**What you have to do**: Set down all of the entries below exactly, and omit the pictures.

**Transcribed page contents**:
BEGIN
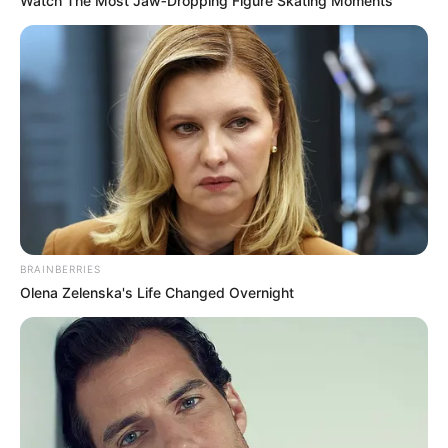
Watch The Most Jaw‑Dropping Figure Skating Moments
BRAINBERRIES
Olena Zelenska's Life Changed Overnight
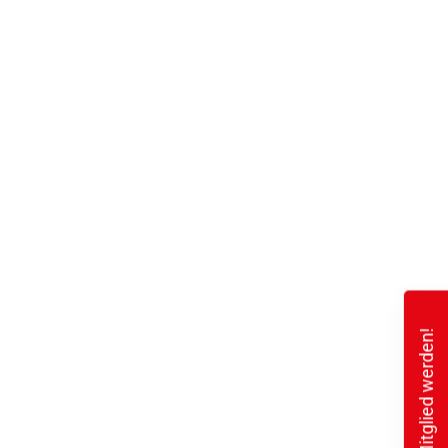
Mitglied werden!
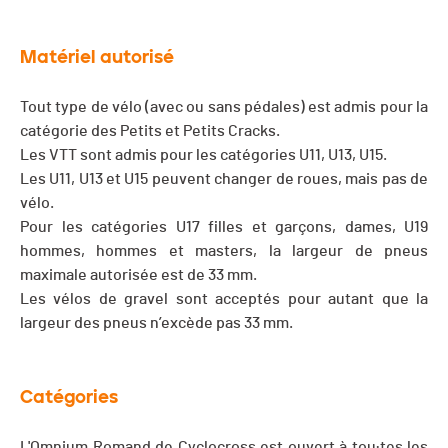
Matériel autorisé
Tout type de vélo (avec ou sans pédales) est admis pour la
catégorie des Petits et Petits Cracks.
Les VTT sont admis pour les catégories U11, U13, U15.
Les U11, U13 et U15 peuvent changer de roues, mais pas de
vélo.
Pour les catégories U17 filles et garçons, dames, U19
hommes, hommes et masters, la largeur de pneus
maximale autorisée est de 33 mm.
Les vélos de gravel sont acceptés pour autant que la
largeur des pneus n’excède pas 33 mm.
Catégories
L'Omnium Romand de Cyclocross est ouvert à tou·tes les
END
**Result of this task**:
Watch The Most Jaw‑Dropping Figure Skating Moments
BRAINBERRIES
Olena Zelenska's Life Changed Overnight
Mitglied werden!
Matériel autorisé
Tout type de vélo (avec ou sans pédales) est admis pour la
catégorie des Petits et Petits Cracks.
Les VTT sont admis pour les catégories U11, U13, U15.
Les U11, U13 et U15 peuvent changer de roues, mais pas de
vélo.
Pour les catégories U17 filles et garçons, dames, U19
hommes, hommes et masters, la largeur de pneus
maximale autorisée est de 33 mm.
Les vélos de gravel sont acceptés pour autant que la
largeur des pneus n’excède pas 33 mm.
Catégories
L'Omnium Romand de Cyclocross est ouvert à tou·tes les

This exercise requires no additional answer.